Using the records below, filter out every line that lacks "xyxy" and copy the rest.

Recorded data
.....

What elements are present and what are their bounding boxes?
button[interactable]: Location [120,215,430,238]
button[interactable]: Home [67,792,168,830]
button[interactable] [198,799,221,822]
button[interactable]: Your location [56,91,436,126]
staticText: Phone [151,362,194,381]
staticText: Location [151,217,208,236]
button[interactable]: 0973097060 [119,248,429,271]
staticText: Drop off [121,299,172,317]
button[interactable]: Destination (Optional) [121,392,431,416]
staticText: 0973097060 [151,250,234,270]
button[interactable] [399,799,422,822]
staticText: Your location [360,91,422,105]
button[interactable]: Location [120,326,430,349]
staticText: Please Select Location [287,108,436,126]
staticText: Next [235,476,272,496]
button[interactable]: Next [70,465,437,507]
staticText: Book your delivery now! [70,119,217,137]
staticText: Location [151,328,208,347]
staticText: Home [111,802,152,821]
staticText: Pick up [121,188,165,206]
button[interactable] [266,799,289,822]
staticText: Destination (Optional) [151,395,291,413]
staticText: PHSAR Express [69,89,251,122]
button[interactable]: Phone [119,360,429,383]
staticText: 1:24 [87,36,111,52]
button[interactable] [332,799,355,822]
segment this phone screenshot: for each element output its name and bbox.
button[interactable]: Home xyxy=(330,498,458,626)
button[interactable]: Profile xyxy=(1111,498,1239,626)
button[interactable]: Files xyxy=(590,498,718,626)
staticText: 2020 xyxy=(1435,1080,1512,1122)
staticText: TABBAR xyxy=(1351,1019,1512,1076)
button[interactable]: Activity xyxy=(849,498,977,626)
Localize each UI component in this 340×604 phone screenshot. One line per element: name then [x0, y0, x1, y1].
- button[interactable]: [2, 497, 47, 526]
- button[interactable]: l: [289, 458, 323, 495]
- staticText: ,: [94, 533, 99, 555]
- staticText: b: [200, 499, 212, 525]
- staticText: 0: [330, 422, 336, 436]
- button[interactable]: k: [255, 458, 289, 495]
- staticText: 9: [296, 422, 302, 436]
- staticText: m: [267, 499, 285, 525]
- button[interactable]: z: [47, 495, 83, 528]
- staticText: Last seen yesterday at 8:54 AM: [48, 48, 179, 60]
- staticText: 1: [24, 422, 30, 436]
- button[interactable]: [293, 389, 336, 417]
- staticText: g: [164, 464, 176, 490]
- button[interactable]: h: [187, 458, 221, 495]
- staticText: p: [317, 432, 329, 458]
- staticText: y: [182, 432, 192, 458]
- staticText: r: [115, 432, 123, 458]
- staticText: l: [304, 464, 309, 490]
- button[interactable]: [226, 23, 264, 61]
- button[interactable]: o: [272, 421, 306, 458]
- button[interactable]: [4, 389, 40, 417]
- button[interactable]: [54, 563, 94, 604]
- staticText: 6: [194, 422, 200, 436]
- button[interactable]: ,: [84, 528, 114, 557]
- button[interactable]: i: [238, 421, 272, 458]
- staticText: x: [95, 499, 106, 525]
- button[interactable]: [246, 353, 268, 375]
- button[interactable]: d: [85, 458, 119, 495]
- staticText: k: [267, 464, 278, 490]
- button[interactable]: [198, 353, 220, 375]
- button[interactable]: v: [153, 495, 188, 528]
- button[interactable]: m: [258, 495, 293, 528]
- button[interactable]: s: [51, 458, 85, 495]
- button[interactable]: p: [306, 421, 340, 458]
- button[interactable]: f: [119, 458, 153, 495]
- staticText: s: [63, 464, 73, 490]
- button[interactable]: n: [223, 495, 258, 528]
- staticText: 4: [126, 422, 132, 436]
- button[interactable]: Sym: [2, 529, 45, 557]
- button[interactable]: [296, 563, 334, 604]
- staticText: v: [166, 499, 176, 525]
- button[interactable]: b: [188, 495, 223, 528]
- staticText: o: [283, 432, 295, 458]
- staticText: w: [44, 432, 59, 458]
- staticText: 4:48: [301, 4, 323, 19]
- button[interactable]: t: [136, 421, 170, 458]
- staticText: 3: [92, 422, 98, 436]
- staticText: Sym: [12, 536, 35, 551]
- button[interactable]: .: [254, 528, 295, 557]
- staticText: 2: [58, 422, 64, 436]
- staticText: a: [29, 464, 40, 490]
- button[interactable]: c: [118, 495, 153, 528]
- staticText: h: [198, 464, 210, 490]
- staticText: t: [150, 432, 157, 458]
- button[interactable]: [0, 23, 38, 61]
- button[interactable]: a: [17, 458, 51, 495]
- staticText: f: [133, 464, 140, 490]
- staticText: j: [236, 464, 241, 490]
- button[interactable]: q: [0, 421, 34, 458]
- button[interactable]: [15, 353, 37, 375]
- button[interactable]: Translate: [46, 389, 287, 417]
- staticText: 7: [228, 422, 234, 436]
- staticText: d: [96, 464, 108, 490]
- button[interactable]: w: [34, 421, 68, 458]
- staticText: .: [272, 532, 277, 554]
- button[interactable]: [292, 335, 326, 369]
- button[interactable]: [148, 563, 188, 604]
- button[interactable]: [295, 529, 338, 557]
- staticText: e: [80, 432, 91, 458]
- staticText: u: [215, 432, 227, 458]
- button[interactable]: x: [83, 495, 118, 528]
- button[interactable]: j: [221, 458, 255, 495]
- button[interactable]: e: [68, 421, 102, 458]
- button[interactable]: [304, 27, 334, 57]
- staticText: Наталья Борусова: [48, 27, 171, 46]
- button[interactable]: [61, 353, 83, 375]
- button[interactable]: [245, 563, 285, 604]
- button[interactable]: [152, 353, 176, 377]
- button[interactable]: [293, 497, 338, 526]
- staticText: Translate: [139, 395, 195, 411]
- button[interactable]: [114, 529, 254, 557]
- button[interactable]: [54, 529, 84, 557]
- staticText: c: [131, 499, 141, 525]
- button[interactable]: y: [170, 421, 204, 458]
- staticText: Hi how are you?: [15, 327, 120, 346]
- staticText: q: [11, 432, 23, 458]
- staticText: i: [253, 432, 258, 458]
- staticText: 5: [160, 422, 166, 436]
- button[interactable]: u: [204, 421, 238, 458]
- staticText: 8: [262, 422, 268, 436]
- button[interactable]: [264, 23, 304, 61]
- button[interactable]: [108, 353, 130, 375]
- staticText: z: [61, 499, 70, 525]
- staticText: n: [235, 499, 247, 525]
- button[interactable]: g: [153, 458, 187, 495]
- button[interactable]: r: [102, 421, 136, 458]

.....

_RESPONSE TO THIS TASK_:
button[interactable]: Home xyxy=(330,498,458,626)
button[interactable]: Profile xyxy=(1111,498,1239,626)
button[interactable]: Files xyxy=(590,498,718,626)
staticText: 2020 xyxy=(1435,1080,1512,1122)
staticText: TABBAR xyxy=(1351,1019,1512,1076)
button[interactable]: Activity xyxy=(849,498,977,626)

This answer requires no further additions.